After every 5-7 tool calls:

  1. Write current findings to appropriate file
  2. Update progress.md with status
  3. Continue with fresh context

Trigger for offload:

  • Context feeling "full" (responses slowing, losing track)
  • Switching between threads
  • Before any synthesis step

Step 4: Validate and Cross-Reference

Read all thread files, then create validation.md:

# Validation Report

## Facts Requiring Cross-Reference
| Claim | Thread Source | PMID | Verification Status | Confidence |
|-------|--------------|------|---------------------|------------|
| SGLT2i reduces HF hospitalization | Thread 1 | 12345678 | Confirmed by PMIDs 23456789, 34567890 | High |
| Benefit extends to HFpEF | Thread 2 | 45678901 | Conflicting: PMID 56789012 shows null | Investigate |

## Contradictions Analysis
### Contradiction 1: [Description]
- Position A: PMID [X], [study name], found [result]
- Position B: PMID [Y], [study name], found [result]
- Resolution: [Population difference / endpoint difference / timing / unresolved]

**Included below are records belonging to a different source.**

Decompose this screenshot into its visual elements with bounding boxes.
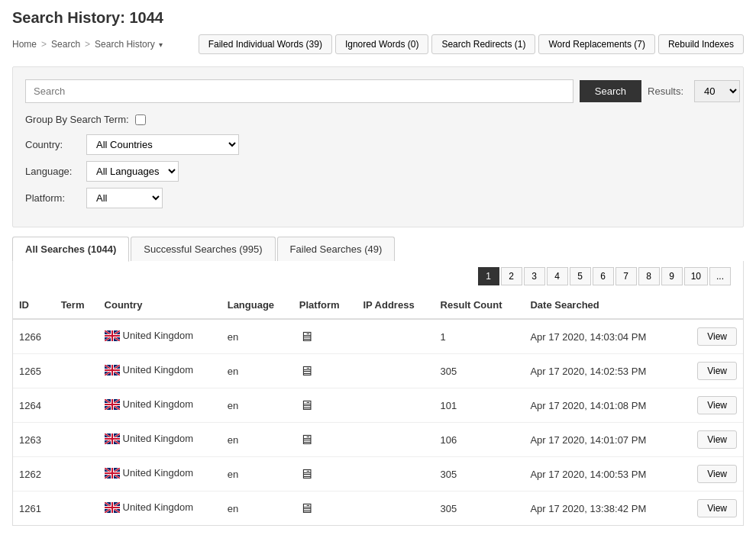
tab-failed-searches[interactable]: Failed Searches (49) xyxy=(277,237,396,261)
breadcrumb-home[interactable]: Home xyxy=(12,39,37,50)
cell-country: United Kingdom xyxy=(99,354,221,388)
table-row: 1266 United Kingdom en 🖥 xyxy=(13,319,743,354)
page-9-button[interactable]: 9 xyxy=(661,267,683,285)
tab-all-searches[interactable]: All Searches (1044) xyxy=(12,237,129,262)
platform-label: Platform: xyxy=(25,192,86,204)
uk-flag-icon xyxy=(105,433,120,444)
cell-language: en xyxy=(221,457,293,491)
desktop-icon: 🖥 xyxy=(299,432,313,448)
col-id: ID xyxy=(13,292,55,319)
language-select[interactable]: All Languages English German French xyxy=(86,161,179,182)
cell-view: View xyxy=(680,423,743,457)
page-4-button[interactable]: 4 xyxy=(547,267,568,285)
failed-individual-words-button[interactable]: Failed Individual Words (39) xyxy=(199,34,332,54)
view-button[interactable]: View xyxy=(697,430,737,449)
cell-id: 1261 xyxy=(13,491,55,526)
country-label: Country: xyxy=(25,139,86,150)
table-row: 1263 United Kingdom en 🖥 xyxy=(13,423,743,457)
results-per-page-select[interactable]: 40 20 60 100 xyxy=(694,80,740,102)
page-8-button[interactable]: 8 xyxy=(638,267,660,285)
page-2-button[interactable]: 2 xyxy=(501,267,522,285)
svg-rect-53 xyxy=(105,507,120,508)
rebuild-indexes-button[interactable]: Rebuild Indexes xyxy=(658,34,744,54)
cell-result-count: 305 xyxy=(435,354,525,388)
ignored-words-button[interactable]: Ignored Words (0) xyxy=(335,34,429,54)
cell-platform: 🖥 xyxy=(293,354,357,388)
desktop-icon: 🖥 xyxy=(299,466,313,482)
cell-ip xyxy=(357,457,434,491)
page-1-button[interactable]: 1 xyxy=(478,267,499,285)
page-more-button[interactable]: ... xyxy=(709,267,731,285)
cell-id: 1266 xyxy=(13,319,55,354)
breadcrumb-current: Search History ▾ xyxy=(95,39,163,50)
view-button[interactable]: View xyxy=(697,499,737,517)
col-platform: Platform xyxy=(293,292,357,319)
cell-language: en xyxy=(221,319,293,354)
filter-section: Search Results: 40 20 60 100 Group By Se… xyxy=(12,66,744,227)
cell-id: 1262 xyxy=(13,457,55,491)
cell-view: View xyxy=(680,319,743,354)
search-input[interactable] xyxy=(25,79,573,103)
cell-term xyxy=(55,457,99,491)
page-7-button[interactable]: 7 xyxy=(615,267,637,285)
cell-ip xyxy=(357,388,434,423)
cell-result-count: 1 xyxy=(435,319,525,354)
cell-result-count: 101 xyxy=(435,388,525,423)
cell-term xyxy=(55,354,99,388)
cell-ip xyxy=(357,319,434,354)
breadcrumb-chevron-icon: ▾ xyxy=(159,40,163,49)
page-header: Search History: 1044 Home > Search > Sea… xyxy=(0,0,756,60)
cell-date: Apr 17 2020, 14:00:53 PM xyxy=(524,457,680,491)
svg-rect-44 xyxy=(105,472,120,474)
cell-platform: 🖥 xyxy=(293,388,357,423)
cell-id: 1264 xyxy=(13,388,55,423)
page-6-button[interactable]: 6 xyxy=(593,267,614,285)
cell-date: Apr 17 2020, 13:38:42 PM xyxy=(524,491,680,526)
cell-country: United Kingdom xyxy=(99,388,221,423)
breadcrumb-search[interactable]: Search xyxy=(51,39,80,50)
desktop-icon: 🖥 xyxy=(299,363,313,379)
platform-select[interactable]: All Desktop Mobile Tablet xyxy=(86,188,163,208)
country-select[interactable]: All Countries United Kingdom United Stat… xyxy=(86,134,239,155)
view-button[interactable]: View xyxy=(697,327,737,346)
cell-platform: 🖥 xyxy=(293,457,357,491)
results-table: ID Term Country Language Platform IP Add… xyxy=(13,292,743,525)
cell-platform: 🖥 xyxy=(293,491,357,526)
cell-language: en xyxy=(221,388,293,423)
language-filter-row: Language: All Languages English German F… xyxy=(25,161,731,182)
uk-flag-icon xyxy=(105,330,120,341)
tab-successful-searches[interactable]: Successful Searches (995) xyxy=(131,237,275,261)
search-button[interactable]: Search xyxy=(580,80,641,102)
cell-platform: 🖥 xyxy=(293,319,357,354)
cell-ip xyxy=(357,423,434,457)
view-button[interactable]: View xyxy=(697,465,737,483)
page-5-button[interactable]: 5 xyxy=(570,267,591,285)
cell-ip xyxy=(357,491,434,526)
view-button[interactable]: View xyxy=(697,362,737,380)
pagination: 1 2 3 4 5 6 7 8 9 10 ... xyxy=(13,261,743,292)
cell-view: View xyxy=(680,491,743,526)
col-date: Date Searched xyxy=(524,292,680,319)
platform-filter-row: Platform: All Desktop Mobile Tablet xyxy=(25,188,731,208)
word-replacements-button[interactable]: Word Replacements (7) xyxy=(538,34,655,54)
cell-platform: 🖥 xyxy=(293,423,357,457)
country-filter-row: Country: All Countries United Kingdom Un… xyxy=(25,134,731,155)
svg-rect-35 xyxy=(105,438,120,440)
search-row: Search Results: 40 20 60 100 xyxy=(25,79,731,103)
breadcrumb-sep1: > xyxy=(41,39,47,50)
group-by-label: Group By Search Term: xyxy=(25,114,129,125)
page-3-button[interactable]: 3 xyxy=(524,267,545,285)
page-10-button[interactable]: 10 xyxy=(684,267,708,285)
cell-date: Apr 17 2020, 14:01:07 PM xyxy=(524,423,680,457)
search-redirects-button[interactable]: Search Redirects (1) xyxy=(431,34,535,54)
view-button[interactable]: View xyxy=(697,396,737,414)
desktop-icon: 🖥 xyxy=(299,329,313,345)
col-result-count: Result Count xyxy=(435,292,525,319)
top-buttons-container: Failed Individual Words (39) Ignored Wor… xyxy=(199,34,744,54)
cell-view: View xyxy=(680,354,743,388)
desktop-icon: 🖥 xyxy=(299,501,313,517)
group-by-checkbox[interactable] xyxy=(135,114,146,125)
cell-country: United Kingdom xyxy=(99,319,221,354)
cell-result-count: 305 xyxy=(435,491,525,526)
col-actions xyxy=(680,292,743,319)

## Source Quality Assessment
| PMID | Study | Type | N | Quality | Notes |
|------|-------|------|---|---------|-------|
| 12345678 | EMPA-REG | RCT | 7,020 | High | Industry-funded but well-designed |
| 23456789 | Meta-analysis | MA | 45,000 | High | Published in Lancet |

## Validated Knowledge Base
[List of facts we're confident in, with PMIDs]

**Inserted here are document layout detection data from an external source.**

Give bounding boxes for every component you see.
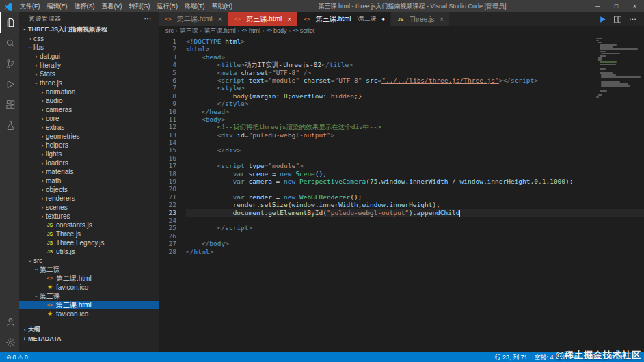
tree-folder-libs[interactable]: ›libs bbox=[19, 43, 159, 52]
close-button[interactable]: × bbox=[626, 0, 644, 12]
more-actions-icon[interactable]: ⋯ bbox=[144, 14, 152, 23]
breadcrumb-item[interactable]: src bbox=[165, 27, 174, 34]
tree-file-utils.js[interactable]: JSutils.js bbox=[19, 247, 159, 256]
sidebar-section[interactable]: ›METADATA bbox=[19, 334, 159, 343]
menu-item[interactable]: 查看(V) bbox=[98, 2, 126, 11]
line-number: 17 bbox=[159, 162, 176, 169]
code-line bbox=[186, 185, 644, 193]
tree-folder-loaders[interactable]: ›loaders bbox=[19, 158, 159, 167]
activity-account[interactable] bbox=[0, 311, 19, 332]
maximize-button[interactable]: □ bbox=[607, 0, 626, 12]
tree-root-folder[interactable]: › THREE.JS入门指南视频课程 bbox=[19, 25, 159, 34]
close-icon[interactable]: × bbox=[440, 16, 444, 23]
tree-folder-audio[interactable]: ›audio bbox=[19, 96, 159, 105]
problems-indicator[interactable]: ⊘0⚠0 bbox=[3, 352, 31, 362]
activity-settings[interactable] bbox=[0, 332, 19, 352]
tree-item-label: favicon.ico bbox=[56, 310, 88, 318]
tree-folder-materials[interactable]: ›materials bbox=[19, 167, 159, 176]
close-icon[interactable]: × bbox=[287, 16, 291, 23]
activity-explorer[interactable] bbox=[0, 12, 19, 33]
tree-folder-scenes[interactable]: ›scenes bbox=[19, 203, 159, 212]
breadcrumb-item[interactable]: <>script bbox=[293, 27, 314, 34]
line-number: 4 bbox=[159, 61, 176, 68]
tree-file-第二课.html[interactable]: <>第二课.html bbox=[19, 274, 159, 283]
tree-file-favicon.ico[interactable]: ★favicon.ico bbox=[19, 309, 159, 318]
tree-folder-src[interactable]: ›src bbox=[19, 256, 159, 265]
tree-file-Three.Legacy.js[interactable]: JSThree.Legacy.js bbox=[19, 238, 159, 247]
tree-folder-helpers[interactable]: ›helpers bbox=[19, 141, 159, 150]
tree-folder-literally[interactable]: ›literally bbox=[19, 61, 159, 70]
tree-file-第三课.html[interactable]: <>第三课.html bbox=[19, 301, 159, 309]
activity-testing[interactable] bbox=[0, 115, 19, 135]
activity-run-debug[interactable] bbox=[0, 74, 19, 94]
status-eol[interactable]: CRLF bbox=[581, 352, 604, 362]
menu-item[interactable]: 选择(S) bbox=[71, 2, 98, 11]
breadcrumb-item[interactable]: <>html bbox=[242, 27, 260, 34]
tree-folder-第二课[interactable]: ›第二课 bbox=[19, 265, 159, 274]
run-button[interactable] bbox=[598, 15, 607, 24]
code-line: document.getElementById("puledu-webgl-ou… bbox=[186, 209, 644, 217]
explorer-title: 资源管理器 bbox=[29, 14, 62, 23]
activity-extensions[interactable] bbox=[0, 94, 19, 115]
tree-folder-animation[interactable]: ›animation bbox=[19, 87, 159, 96]
tree-folder-three.js[interactable]: ›three.js bbox=[19, 79, 159, 87]
line-number: 11 bbox=[159, 115, 176, 123]
html-file-icon: <> bbox=[234, 16, 242, 23]
tree-folder-cameras[interactable]: ›cameras bbox=[19, 105, 159, 114]
menu-item[interactable]: 编辑(E) bbox=[44, 2, 71, 11]
menu-item[interactable]: 帮助(H) bbox=[209, 2, 237, 11]
workbench: 资源管理器 ⋯ › THREE.JS入门指南视频课程 ›css›libs›dat… bbox=[0, 12, 644, 352]
tree-item-label: core bbox=[46, 115, 59, 122]
code-line: <head> bbox=[186, 53, 644, 61]
tree-folder-objects[interactable]: ›objects bbox=[19, 185, 159, 194]
notifications-bell-icon[interactable] bbox=[628, 352, 641, 362]
sidebar-section[interactable]: ›大纲 bbox=[19, 325, 159, 334]
menu-item[interactable]: 运行(R) bbox=[154, 2, 182, 11]
tree-folder-math[interactable]: ›math bbox=[19, 176, 159, 185]
editor-tab[interactable]: <>第三课.html..\第三课● bbox=[297, 12, 391, 26]
status-indentation[interactable]: 空格: 4 bbox=[531, 352, 556, 362]
chevron-icon: › bbox=[33, 266, 40, 273]
tree-folder-css[interactable]: ›css bbox=[19, 34, 159, 43]
tree-folder-geometries[interactable]: ›geometries bbox=[19, 132, 159, 141]
menu-item[interactable]: 文件(F) bbox=[16, 2, 44, 11]
code-editor[interactable]: 1234567891011121314151617181920212223242… bbox=[159, 36, 644, 352]
menu-item[interactable]: 终端(T) bbox=[181, 2, 209, 11]
tree-file-Three.js[interactable]: JSThree.js bbox=[19, 229, 159, 238]
line-number: 7 bbox=[159, 84, 176, 92]
split-editor-button[interactable] bbox=[613, 15, 622, 24]
chevron-icon: › bbox=[33, 71, 40, 78]
breadcrumb-item[interactable]: 第三课.html bbox=[204, 27, 236, 36]
activity-search[interactable] bbox=[0, 33, 19, 53]
editor-tab[interactable]: <>第三课.html× bbox=[228, 12, 298, 26]
status-language-mode[interactable]: HTML bbox=[604, 352, 628, 362]
editor-tab[interactable]: JSThree.js× bbox=[391, 12, 450, 26]
minimap[interactable] bbox=[596, 38, 640, 98]
tree-folder-第三课[interactable]: ›第三课 bbox=[19, 292, 159, 301]
tree-folder-renderers[interactable]: ›renderers bbox=[19, 194, 159, 203]
tree-folder-textures[interactable]: ›textures bbox=[19, 212, 159, 221]
tree-item-label: 第三课.html bbox=[56, 301, 92, 310]
breadcrumb-item[interactable]: 第三课 bbox=[180, 27, 198, 36]
title-bar: 文件(F)编辑(E)选择(S)查看(V)转到(G)运行(R)终端(T)帮助(H)… bbox=[0, 0, 644, 12]
tree-folder-lights[interactable]: ›lights bbox=[19, 150, 159, 158]
code-line: <script text="module" charset="UTF-8" sr… bbox=[186, 76, 644, 84]
tree-folder-dat.gui[interactable]: ›dat.gui bbox=[19, 52, 159, 61]
tree-folder-Stats[interactable]: ›Stats bbox=[19, 70, 159, 79]
code-content[interactable]: <!DOCTYPE html><html> <head> <title>动力IT… bbox=[183, 38, 644, 352]
tree-file-constants.js[interactable]: JSconstants.js bbox=[19, 221, 159, 229]
tree-folder-core[interactable]: ›core bbox=[19, 114, 159, 123]
status-cursor-position[interactable]: 行 23, 列 71 bbox=[491, 352, 531, 362]
chevron-icon: › bbox=[27, 257, 33, 264]
tree-file-favicon.ico[interactable]: ★favicon.ico bbox=[19, 283, 159, 292]
close-icon[interactable]: × bbox=[218, 16, 222, 23]
breadcrumb-item[interactable]: <>body bbox=[267, 27, 287, 34]
section-label: METADATA bbox=[28, 335, 62, 342]
minimize-button[interactable]: ─ bbox=[589, 0, 607, 12]
more-actions-button[interactable] bbox=[628, 15, 637, 24]
tree-folder-extras[interactable]: ›extras bbox=[19, 123, 159, 132]
activity-source-control[interactable] bbox=[0, 53, 19, 74]
menu-item[interactable]: 转到(G) bbox=[126, 2, 154, 11]
status-encoding[interactable]: UTF-8 bbox=[556, 352, 581, 362]
editor-tab[interactable]: <>第二课.html× bbox=[159, 12, 228, 26]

1. **SGLT2 inhibitors reduce CV death in T2DM with established CVD** (PMID: 12345678, 23456789)
2. **Benefit on HF hospitalization is consistent across the class** (PMID: 34567890, 45678901)
3. ...

Step 5: Synthesize from Files

Critical: Read from files, not memory.

# Read all thread files
cat ~/research_{topic}/threads/*.md

# Read validation
cat ~/research_{topic}/validation.md

Write synthesis.md:

# Synthesis: {Topic}

## Cross-Thread Patterns
[What themes emerge across multiple threads?]

## Key Insights
1. [Insight that required combining multiple threads]
2. [Insight that wasn't obvious in any single thread]
3. ...

## The Answer
[Direct response to the primary research question, with PMID citations]

## Evidence Strength Assessment
- **Strong evidence (multiple RCTs):** [claims]
- **Moderate evidence (single RCT or consistent observational):** [claims]
- **Limited evidence (observational only):** [claims]
- **Expert opinion / guideline extrapolation:** [claims]

## Remaining Gaps
[What we still don't know and would need to investigate further]

Step 6: Generate Final Report

Write report.md using the synthesis:

# {Title}

## Executive Summary
[3-5 sentences: question, key finding, main conclusion with strongest PMID]

## Research Question and Scope
[From plan.md]

## Methodology
- Database: PubMed via NCBI MCP
- Search date: [date]
- Total articles screened: [N]
- Articles included: [N]
- Study types: [breakdown]

## Findings

### {Theme 1}
[Narrative synthesis with inline PMID citations]

### {Theme 2}
...

## Analysis
[Patterns, implications, connections]

## Conclusions
1. [Primary conclusion with evidence level]
2. [Secondary conclusions]

## Clinical Implications
[If applicable: what this means for practice]

## Limitations
- [Search limitations]
- [Evidence gaps]
- [Potential biases]

## References
[Full reference list with PMIDs and DOIs]

1. Author A, Author B, et al. Title. Journal. Year;Vol:Pages. PMID: XXXXXXXX. DOI: XX.XXXX/XXXXX
2. ...

Parallel Research Patterns

Pattern A: Drug/Entity Comparison

Use when: Comparing 2-5 similar entities (drugs, devices, techniques)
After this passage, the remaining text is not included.